Transcribed page contents:
________

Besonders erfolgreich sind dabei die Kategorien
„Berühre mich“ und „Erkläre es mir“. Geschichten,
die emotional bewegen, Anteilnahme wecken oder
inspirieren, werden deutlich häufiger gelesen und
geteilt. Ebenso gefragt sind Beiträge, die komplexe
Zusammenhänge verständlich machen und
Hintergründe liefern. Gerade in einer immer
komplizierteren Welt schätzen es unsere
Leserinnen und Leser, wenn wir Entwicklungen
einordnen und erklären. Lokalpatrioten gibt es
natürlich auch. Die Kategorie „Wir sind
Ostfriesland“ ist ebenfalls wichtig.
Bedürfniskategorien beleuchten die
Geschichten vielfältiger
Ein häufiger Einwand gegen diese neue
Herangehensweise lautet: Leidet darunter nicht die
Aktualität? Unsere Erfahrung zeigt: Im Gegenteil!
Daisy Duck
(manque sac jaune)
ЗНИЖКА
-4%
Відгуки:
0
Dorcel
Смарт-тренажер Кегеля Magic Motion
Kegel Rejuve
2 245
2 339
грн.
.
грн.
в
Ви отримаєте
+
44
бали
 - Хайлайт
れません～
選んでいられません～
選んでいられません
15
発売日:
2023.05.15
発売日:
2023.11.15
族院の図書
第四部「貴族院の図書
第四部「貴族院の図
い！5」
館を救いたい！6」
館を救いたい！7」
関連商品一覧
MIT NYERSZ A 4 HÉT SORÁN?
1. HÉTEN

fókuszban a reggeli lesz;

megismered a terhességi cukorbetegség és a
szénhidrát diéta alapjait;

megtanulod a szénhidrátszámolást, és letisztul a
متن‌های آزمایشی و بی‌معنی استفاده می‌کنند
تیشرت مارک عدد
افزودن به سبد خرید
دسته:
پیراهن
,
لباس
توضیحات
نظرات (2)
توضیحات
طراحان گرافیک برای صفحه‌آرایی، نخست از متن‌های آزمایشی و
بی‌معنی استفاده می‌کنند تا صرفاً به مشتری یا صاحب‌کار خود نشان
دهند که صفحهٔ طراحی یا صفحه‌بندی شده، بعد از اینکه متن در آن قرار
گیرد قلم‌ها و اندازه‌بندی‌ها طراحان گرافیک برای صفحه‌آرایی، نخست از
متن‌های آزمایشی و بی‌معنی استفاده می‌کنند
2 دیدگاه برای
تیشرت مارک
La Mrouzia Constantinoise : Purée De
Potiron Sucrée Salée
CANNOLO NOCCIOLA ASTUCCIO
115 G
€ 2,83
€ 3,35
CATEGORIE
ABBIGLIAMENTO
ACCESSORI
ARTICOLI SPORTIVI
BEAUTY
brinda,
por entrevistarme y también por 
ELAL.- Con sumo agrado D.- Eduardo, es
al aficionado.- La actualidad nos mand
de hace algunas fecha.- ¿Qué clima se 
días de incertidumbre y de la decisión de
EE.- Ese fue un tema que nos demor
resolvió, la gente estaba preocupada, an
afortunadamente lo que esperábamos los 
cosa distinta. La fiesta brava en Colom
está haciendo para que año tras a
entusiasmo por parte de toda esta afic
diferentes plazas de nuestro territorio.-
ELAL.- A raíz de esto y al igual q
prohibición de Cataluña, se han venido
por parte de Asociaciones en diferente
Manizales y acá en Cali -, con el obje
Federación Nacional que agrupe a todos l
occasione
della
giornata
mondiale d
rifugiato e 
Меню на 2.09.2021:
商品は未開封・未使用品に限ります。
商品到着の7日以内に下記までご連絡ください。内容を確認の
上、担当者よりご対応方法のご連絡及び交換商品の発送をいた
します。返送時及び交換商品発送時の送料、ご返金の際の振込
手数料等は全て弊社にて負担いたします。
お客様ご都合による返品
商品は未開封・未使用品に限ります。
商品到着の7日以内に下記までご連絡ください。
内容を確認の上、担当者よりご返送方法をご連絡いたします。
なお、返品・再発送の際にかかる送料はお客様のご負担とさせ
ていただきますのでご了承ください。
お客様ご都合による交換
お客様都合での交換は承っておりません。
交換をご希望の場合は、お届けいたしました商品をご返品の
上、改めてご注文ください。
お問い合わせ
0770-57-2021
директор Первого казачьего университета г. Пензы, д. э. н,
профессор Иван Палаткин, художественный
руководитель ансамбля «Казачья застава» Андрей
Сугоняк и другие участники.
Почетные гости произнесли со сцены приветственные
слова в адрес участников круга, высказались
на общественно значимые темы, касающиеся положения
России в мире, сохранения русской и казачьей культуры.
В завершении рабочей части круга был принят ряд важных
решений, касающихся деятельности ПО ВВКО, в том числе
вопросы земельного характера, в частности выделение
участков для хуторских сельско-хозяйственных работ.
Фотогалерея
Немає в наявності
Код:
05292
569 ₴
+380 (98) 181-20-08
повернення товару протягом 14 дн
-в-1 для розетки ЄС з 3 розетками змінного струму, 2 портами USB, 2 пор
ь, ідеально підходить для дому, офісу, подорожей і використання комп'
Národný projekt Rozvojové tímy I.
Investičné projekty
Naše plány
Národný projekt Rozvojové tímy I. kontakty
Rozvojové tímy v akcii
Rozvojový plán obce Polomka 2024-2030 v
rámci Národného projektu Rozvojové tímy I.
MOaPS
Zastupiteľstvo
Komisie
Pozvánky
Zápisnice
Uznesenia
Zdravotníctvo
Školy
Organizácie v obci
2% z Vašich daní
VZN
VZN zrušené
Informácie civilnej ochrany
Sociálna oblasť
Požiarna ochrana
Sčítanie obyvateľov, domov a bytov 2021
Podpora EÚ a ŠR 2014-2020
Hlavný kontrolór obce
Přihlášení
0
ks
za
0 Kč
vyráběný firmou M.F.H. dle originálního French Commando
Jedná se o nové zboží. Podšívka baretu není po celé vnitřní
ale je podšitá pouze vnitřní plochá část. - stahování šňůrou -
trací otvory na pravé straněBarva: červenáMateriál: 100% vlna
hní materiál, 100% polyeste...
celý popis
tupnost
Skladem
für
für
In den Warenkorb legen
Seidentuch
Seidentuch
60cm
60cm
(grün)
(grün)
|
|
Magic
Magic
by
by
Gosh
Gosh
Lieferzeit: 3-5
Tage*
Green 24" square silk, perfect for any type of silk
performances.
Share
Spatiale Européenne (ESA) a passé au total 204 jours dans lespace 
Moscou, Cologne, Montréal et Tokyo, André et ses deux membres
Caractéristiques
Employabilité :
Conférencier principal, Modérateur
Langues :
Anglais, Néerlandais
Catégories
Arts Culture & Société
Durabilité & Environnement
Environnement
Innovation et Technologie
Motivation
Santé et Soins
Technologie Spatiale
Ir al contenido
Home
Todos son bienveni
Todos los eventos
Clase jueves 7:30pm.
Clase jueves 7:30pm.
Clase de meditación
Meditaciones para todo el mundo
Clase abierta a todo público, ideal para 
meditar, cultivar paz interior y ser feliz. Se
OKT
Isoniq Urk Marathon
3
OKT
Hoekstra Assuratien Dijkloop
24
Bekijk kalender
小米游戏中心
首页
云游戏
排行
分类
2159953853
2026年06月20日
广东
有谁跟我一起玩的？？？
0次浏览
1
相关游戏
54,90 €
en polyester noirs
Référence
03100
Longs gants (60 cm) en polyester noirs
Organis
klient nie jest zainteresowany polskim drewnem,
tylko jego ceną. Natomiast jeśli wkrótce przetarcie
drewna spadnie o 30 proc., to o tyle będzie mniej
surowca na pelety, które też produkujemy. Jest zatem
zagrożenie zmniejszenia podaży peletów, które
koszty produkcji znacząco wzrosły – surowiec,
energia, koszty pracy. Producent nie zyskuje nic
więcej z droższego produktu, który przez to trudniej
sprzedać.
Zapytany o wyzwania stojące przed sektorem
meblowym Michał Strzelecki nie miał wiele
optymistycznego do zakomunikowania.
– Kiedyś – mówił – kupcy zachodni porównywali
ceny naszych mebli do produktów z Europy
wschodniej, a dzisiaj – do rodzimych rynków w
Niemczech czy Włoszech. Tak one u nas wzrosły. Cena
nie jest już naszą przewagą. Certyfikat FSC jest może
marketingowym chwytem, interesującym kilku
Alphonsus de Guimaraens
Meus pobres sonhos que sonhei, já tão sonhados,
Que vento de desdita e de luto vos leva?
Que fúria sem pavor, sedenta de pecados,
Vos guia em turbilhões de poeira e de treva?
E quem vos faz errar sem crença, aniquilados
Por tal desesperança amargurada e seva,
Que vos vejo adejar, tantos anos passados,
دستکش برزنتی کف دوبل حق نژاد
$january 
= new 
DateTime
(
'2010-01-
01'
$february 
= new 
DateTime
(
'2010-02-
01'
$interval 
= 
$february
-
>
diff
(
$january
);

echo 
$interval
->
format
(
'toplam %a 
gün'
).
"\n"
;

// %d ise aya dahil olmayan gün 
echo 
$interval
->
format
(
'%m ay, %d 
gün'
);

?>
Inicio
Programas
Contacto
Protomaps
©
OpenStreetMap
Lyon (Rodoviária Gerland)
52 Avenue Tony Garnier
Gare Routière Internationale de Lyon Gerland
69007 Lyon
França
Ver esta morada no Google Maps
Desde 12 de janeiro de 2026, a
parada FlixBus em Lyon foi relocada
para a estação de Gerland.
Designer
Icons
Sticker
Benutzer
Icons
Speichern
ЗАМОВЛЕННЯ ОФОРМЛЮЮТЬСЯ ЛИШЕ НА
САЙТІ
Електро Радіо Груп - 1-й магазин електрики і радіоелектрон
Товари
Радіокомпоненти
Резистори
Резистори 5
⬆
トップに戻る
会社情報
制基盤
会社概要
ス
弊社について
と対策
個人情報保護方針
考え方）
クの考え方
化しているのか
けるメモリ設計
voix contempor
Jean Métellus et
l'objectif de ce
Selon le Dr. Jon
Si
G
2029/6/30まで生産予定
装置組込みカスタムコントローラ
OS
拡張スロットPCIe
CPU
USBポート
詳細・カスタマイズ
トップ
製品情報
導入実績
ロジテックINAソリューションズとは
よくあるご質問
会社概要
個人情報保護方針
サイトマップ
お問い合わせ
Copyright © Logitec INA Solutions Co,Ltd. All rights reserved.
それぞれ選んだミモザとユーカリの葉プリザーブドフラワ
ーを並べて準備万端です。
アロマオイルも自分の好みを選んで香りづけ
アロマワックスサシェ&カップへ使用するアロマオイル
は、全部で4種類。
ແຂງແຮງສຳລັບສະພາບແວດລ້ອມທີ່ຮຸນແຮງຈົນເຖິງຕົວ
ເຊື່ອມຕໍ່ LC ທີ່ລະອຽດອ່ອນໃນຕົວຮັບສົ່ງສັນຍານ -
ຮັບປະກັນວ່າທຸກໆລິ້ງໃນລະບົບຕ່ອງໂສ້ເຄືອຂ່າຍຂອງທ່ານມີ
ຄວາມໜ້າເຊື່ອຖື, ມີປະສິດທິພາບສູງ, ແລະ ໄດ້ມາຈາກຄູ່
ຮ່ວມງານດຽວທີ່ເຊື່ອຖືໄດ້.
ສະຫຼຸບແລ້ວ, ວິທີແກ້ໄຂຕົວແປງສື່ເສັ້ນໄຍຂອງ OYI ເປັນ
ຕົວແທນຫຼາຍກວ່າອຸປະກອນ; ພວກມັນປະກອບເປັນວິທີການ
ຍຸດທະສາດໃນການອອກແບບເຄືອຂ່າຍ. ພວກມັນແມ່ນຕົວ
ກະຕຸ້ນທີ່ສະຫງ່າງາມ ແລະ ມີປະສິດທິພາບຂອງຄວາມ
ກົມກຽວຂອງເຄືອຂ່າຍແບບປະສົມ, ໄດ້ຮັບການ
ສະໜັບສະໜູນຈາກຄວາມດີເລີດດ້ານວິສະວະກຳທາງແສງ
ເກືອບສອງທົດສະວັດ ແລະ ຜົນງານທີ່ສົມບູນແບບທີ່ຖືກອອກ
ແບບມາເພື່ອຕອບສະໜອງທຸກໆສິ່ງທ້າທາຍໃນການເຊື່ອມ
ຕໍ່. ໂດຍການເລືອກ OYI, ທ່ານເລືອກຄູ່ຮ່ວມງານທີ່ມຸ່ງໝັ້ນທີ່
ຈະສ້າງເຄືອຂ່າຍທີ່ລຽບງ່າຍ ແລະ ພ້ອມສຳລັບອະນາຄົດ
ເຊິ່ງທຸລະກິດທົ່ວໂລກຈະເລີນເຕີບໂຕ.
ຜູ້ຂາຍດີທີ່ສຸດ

________

What this task involves: What do the lines above say from the one containing "Por tal desesperança" down to the one containing "ສະໜັບສະໜູນຈາກຄ"? Return them exactly, both end lines included, and only them.

Problem solution:
Por tal desesperança amargurada e seva,
Que vos vejo adejar, tantos anos passados,
دستکش برزنتی کف دوبل حق نژاد
$january 
= new 
DateTime
(
'2010-01-
01'
$february 
= new 
DateTime
(
'2010-02-
01'
$interval 
= 
$february
-
>
diff
(
$january
);

echo 
$interval
->
format
(
'toplam %a 
gün'
).
"\n"
;

// %d ise aya dahil olmayan gün 
echo 
$interval
->
format
(
'%m ay, %d 
gün'
);

?>
Inicio
Programas
Contacto
Protomaps
©
OpenStreetMap
Lyon (Rodoviária Gerland)
52 Avenue Tony Garnier
Gare Routière Internationale de Lyon Gerland
69007 Lyon
França
Ver esta morada no Google Maps
Desde 12 de janeiro de 2026, a
parada FlixBus em Lyon foi relocada
para a estação de Gerland.
Designer
Icons
Sticker
Benutzer
Icons
Speichern
ЗАМОВЛЕННЯ ОФОРМЛЮЮТЬСЯ ЛИШЕ НА
САЙТІ
Електро Радіо Груп - 1-й магазин електрики і радіоелектрон
Товари
Радіокомпоненти
Резистори
Резистори 5
⬆
トップに戻る
会社情報
制基盤
会社概要
ス
弊社について
と対策
個人情報保護方針
考え方）
クの考え方
化しているのか
けるメモリ設計
voix contempor
Jean Métellus et
l'objectif de ce
Selon le Dr. Jon
Si
G
2029/6/30まで生産予定
装置組込みカスタムコントローラ
OS
拡張スロットPCIe
CPU
USBポート
詳細・カスタマイズ
トップ
製品情報
導入実績
ロジテックINAソリューションズとは
よくあるご質問
会社概要
個人情報保護方針
サイトマップ
お問い合わせ
Copyright © Logitec INA Solutions Co,Ltd. All rights reserved.
それぞれ選んだミモザとユーカリの葉プリザーブドフラワ
ーを並べて準備万端です。
アロマオイルも自分の好みを選んで香りづけ
アロマワックスサシェ&カップへ使用するアロマオイル
は、全部で4種類。
ແຂງແຮງສຳລັບສະພາບແວດລ້ອມທີ່ຮຸນແຮງຈົນເຖິງຕົວ
ເຊື່ອມຕໍ່ LC ທີ່ລະອຽດອ່ອນໃນຕົວຮັບສົ່ງສັນຍານ -
ຮັບປະກັນວ່າທຸກໆລິ້ງໃນລະບົບຕ່ອງໂສ້ເຄືອຂ່າຍຂອງທ່ານມີ
ຄວາມໜ້າເຊື່ອຖື, ມີປະສິດທິພາບສູງ, ແລະ ໄດ້ມາຈາກຄູ່
ຮ່ວມງານດຽວທີ່ເຊື່ອຖືໄດ້.
ສະຫຼຸບແລ້ວ, ວິທີແກ້ໄຂຕົວແປງສື່ເສັ້ນໄຍຂອງ OYI ເປັນ
ຕົວແທນຫຼາຍກວ່າອຸປະກອນ; ພວກມັນປະກອບເປັນວິທີການ
ຍຸດທະສາດໃນການອອກແບບເຄືອຂ່າຍ. ພວກມັນແມ່ນຕົວ
ກະຕຸ້ນທີ່ສະຫງ່າງາມ ແລະ ມີປະສິດທິພາບຂອງຄວາມ
ກົມກຽວຂອງເຄືອຂ່າຍແບບປະສົມ, ໄດ້ຮັບການ
ສະໜັບສະໜູນຈາກຄວາມດີເລີດດ້ານວິສະວະກຳທາງແສງ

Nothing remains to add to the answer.